When I first started hitting the rooms of AA, six months before I actually decided to get serious about getting sober, I didn’t know what I was getting myself into.
The first time I went to an AA meeting, it was a desperate and unplanned event. I’d woken that afternoon in bed with a new boyfriend, of sorts, after a night of drinking. And, after a pot of coffee, he left. We’d had a fun night out, a pleasant morning together. Things seemed, I dare say, good. After I shut the door behind him, I sat down on the couch in my fuschia bathrobe. Alone. And, after what seemed like one minute, my skin began to crawl. I couldn’t define the desperate and wretched feeling that overcame me, and, for no apparent reason.
My immediate instinct: Get. To. The. Bar.
But, for whatever reason, at that moment, on that day, it seemed wrong. Why go drink when it’d been a good start to the day? Was it boredom? Guilt that I might possibly be moving on from my ex? I didn’t know. Without any forethought, I pulled up the Portland Area Intergroup meeting list online. There was a meeting in forty five minutes in SE Portland, about 3 miles from my apartment. I was without my car. So, I literally ran into my bedroom changed out of my bathrobe, and ran all the way to the meeting.
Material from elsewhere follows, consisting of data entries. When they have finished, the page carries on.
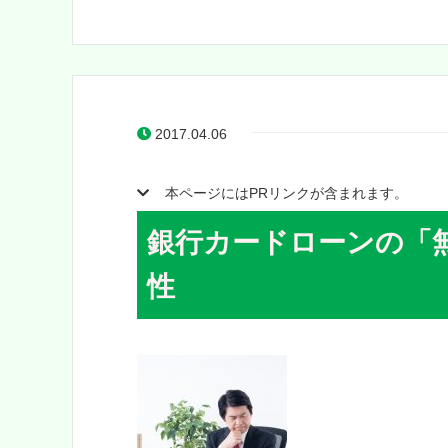
2017.04.06
本ページにはPRリンクが含まれます。
銀行カードローンの「
性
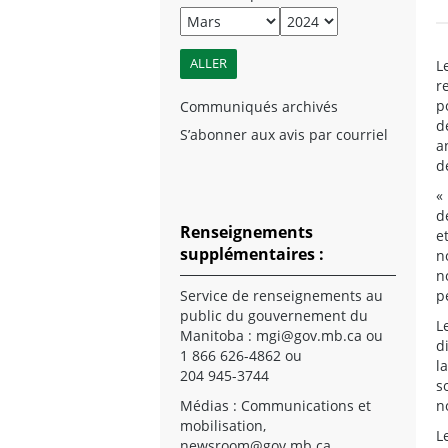
L
r
p
Communiqués archivés
d
S’abonner aux avis par courriel
a
d
«
d
Renseignements
e
supplémentaires :
n
n
Service de renseignements au
p
public du gouvernement du
L
Manitoba :
mgi@gov.mb.ca
ou
d
1 866 626-4862 ou
l
204 945-3744
s
Médias : Communications et
n
mobilisation,
L
newsroom@gov.mb.ca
I knew nothing about how these meetings worked. Nothing of the Big Book. Nothing of AA etiquette. Nothing. Only what I’d absorbed from press and films.
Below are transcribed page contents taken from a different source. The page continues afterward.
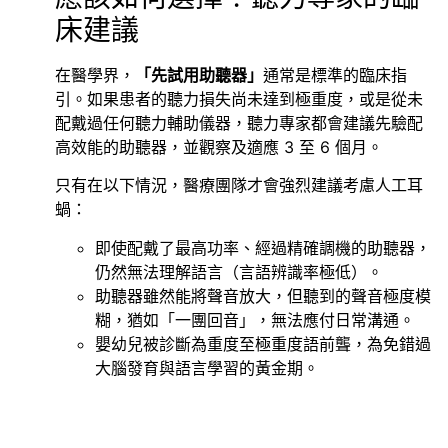
床建議
在醫學界，
「先試用助聽器」
通常是標準的臨床指
引。如果患者的聽力損失尚未達到極重度，或是從未
配戴過任何聽力輔助儀器，聽力專家都會建議先驗配
高效能的助聽器，並觀察及適應 3 至 6 個月。
只有在以下情況，醫療團隊才會強烈建議考慮人工耳
蝸：
即使配戴了最高功率、經過精確調機的助聽器，
仍然無法理解語言（言語辨識率極低）。
助聽器雖然能將聲音放大，但聽到的聲音極度模
糊，猶如「一團回音」，無法應付日常溝通。
嬰幼兒被診斷為重度至極重度語前聾，為免錯過
大腦發育與語言學習的黃金期。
It was safe. I felt at home. Unjudged.
Yesterday, as I sat in a meeting with my sponsor, I thought about that first day. How little I understood, how little I was willing to bring to the table. And now, how I’m bringing everything to the table. Because, I have to if I’m going to crawl out of this hole and walk tall again.
They say, ‘Keep coming back, it works if you work it.’ And, much to my surprise, they were right. The more meetings I attend the more I see people living the life I want. I want what they have. Sobriety. Dignity. Pride. Friendship. A fellowship of the forgotten and lost. Remembered and found.
As I sit here, typing this, it occurs to me that my strange compulsion to run to my first meeting on that strange and desperate day, was my higher power. I couldn’t have known it then, because I wouldn’t have known God then the way I do now. I hadn’t believed that something bigger was at work in my life. And, the program has given me that, if nothing else.
So, I’ll keep coming back. Because, when God takes you somewhere, you’d be wise to stay.